▸ **Work item**
Output, exactly as written, the lines below starting at the line containing "halickiego. 259. 1692, 3" and ending at the line containing "émergent concernant les". Drop the pictures and keep both end lines.

▸ **Dataset extract**
*** Block opens ***

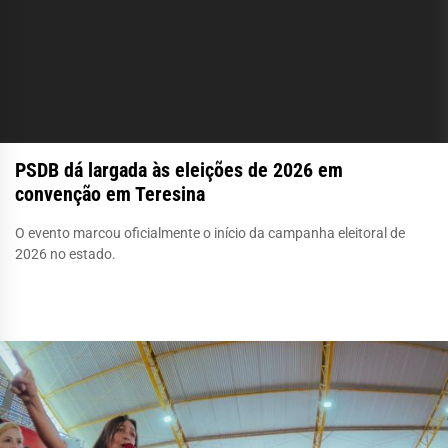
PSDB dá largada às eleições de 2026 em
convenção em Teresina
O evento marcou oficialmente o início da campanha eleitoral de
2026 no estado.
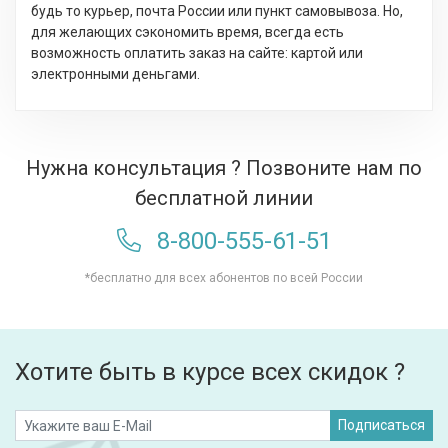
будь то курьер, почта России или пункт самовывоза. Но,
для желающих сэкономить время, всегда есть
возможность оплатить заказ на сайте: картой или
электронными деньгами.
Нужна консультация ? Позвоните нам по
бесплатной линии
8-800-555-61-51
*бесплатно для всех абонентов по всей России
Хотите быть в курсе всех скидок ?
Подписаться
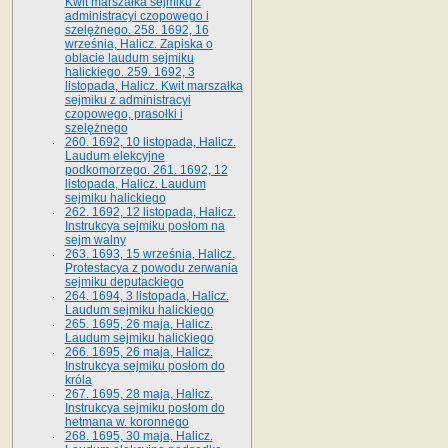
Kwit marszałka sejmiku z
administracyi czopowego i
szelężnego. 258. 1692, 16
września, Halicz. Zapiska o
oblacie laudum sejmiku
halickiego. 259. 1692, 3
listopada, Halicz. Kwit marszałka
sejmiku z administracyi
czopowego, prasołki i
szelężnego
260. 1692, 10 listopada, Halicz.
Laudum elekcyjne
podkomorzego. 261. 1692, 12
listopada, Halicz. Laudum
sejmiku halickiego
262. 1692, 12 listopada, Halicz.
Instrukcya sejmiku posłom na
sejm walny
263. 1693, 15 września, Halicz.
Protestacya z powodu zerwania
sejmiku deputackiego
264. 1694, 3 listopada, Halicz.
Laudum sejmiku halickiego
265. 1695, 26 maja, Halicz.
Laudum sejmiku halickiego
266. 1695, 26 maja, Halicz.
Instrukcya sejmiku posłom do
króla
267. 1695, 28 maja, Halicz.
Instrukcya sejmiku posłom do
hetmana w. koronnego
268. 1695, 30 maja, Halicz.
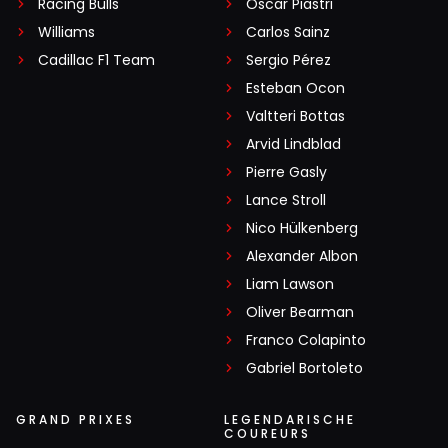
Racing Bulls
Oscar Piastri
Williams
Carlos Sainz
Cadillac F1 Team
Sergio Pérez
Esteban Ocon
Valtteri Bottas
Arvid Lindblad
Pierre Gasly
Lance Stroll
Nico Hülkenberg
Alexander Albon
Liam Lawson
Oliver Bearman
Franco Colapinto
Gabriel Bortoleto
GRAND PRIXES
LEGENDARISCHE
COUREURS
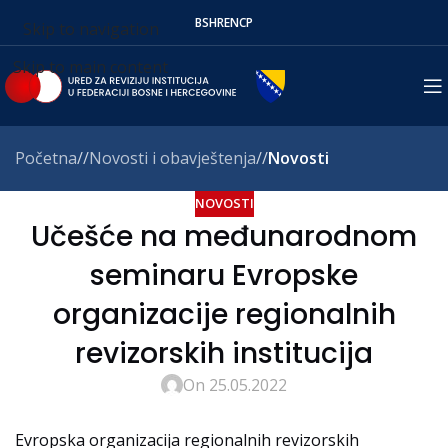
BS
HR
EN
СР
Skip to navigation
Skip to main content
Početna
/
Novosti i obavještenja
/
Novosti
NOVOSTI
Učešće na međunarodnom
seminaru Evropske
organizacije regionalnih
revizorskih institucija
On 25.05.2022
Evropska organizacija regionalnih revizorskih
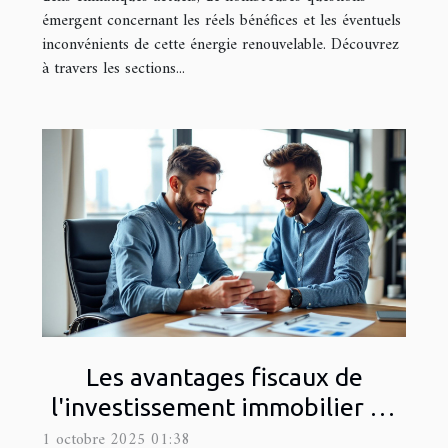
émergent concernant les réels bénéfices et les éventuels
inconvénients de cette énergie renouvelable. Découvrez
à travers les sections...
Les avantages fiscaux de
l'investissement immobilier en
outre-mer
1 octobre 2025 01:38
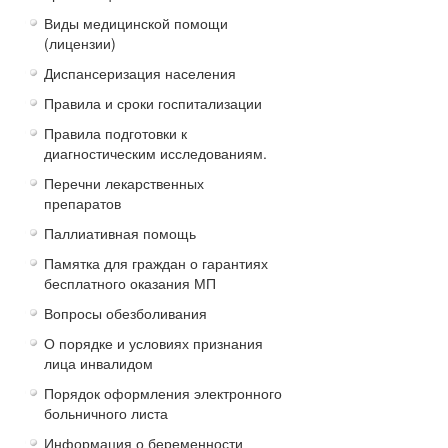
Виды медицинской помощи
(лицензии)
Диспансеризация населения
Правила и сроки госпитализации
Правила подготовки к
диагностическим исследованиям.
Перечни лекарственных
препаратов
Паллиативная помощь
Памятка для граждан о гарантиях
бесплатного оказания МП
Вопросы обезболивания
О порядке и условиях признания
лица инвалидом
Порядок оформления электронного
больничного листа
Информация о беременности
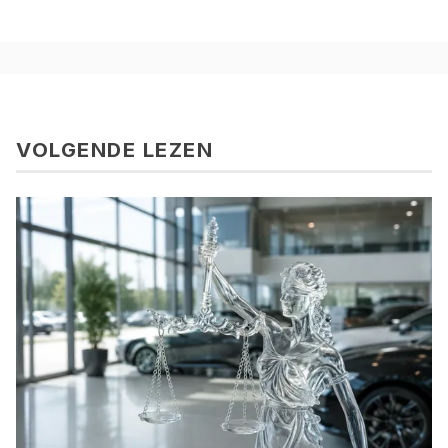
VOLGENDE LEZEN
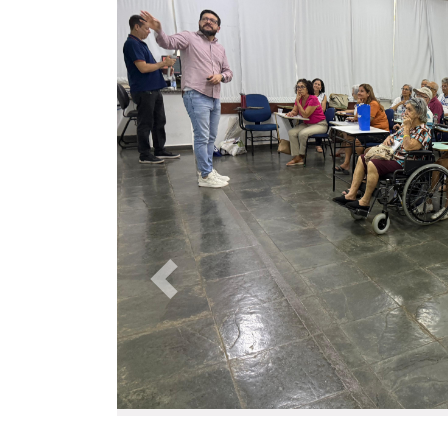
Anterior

*** Block closes ***

▸ **Exercise result**
halickiego. 259. 1692, 3
listopada, Halicz. Kwit marszałka
sejmiku z administracyi
czopowego, prasołki i
szelężnego
260. 1692, 10 listopada, Halicz.
Laudum elekcyjne
podkomorzego. 261. 1692, 12
listopada, Halicz. Laudum
sejmiku halickiego
262. 1692, 12 listopada, Halicz.
Instrukcya sejmiku posłom na
sejm walny
263. 1693, 15 września, Halicz.
Protestacya z powodu zerwania
sejmiku deputackiego
264. 1694, 3 listopada, Halicz.
Laudum sejmiku halickiego
265. 1695, 26 maja, Halicz.
Laudum sejmiku halickiego
266. 1695, 26 maja, Halicz.
Instrukcya sejmiku posłom do
króla
267. 1695, 28 maja, Halicz.
Instrukcya sejmiku posłom do
hetmana w. koronnego
268. 1695, 30 maja, Halicz.
Racing Bulls
Oscar Piastri
Williams
Carlos Sainz
Cadillac F1 Team
Sergio Pérez
Esteban Ocon
Valtteri Bottas
Arvid Lindblad
Pierre Gasly
Lance Stroll
Nico Hülkenberg
Alexander Albon
Liam Lawson
Oliver Bearman
Franco Colapinto
Gabriel Bortoleto
GRAND PRIXES
LEGENDARISCHE
COUREURS
BS
HR
EN
СР
Skip to navigation
Skip to main content
Početna
/
Novosti i obavještenja
/
Novosti
NOVOSTI
Učešće na međunarodnom
seminaru Evropske
organizacije regionalnih
revizorskih institucija
On 25.05.2022
Evropska organizacija regionalnih revizorskih
émergent concernant les réels bénéfices et les éventuels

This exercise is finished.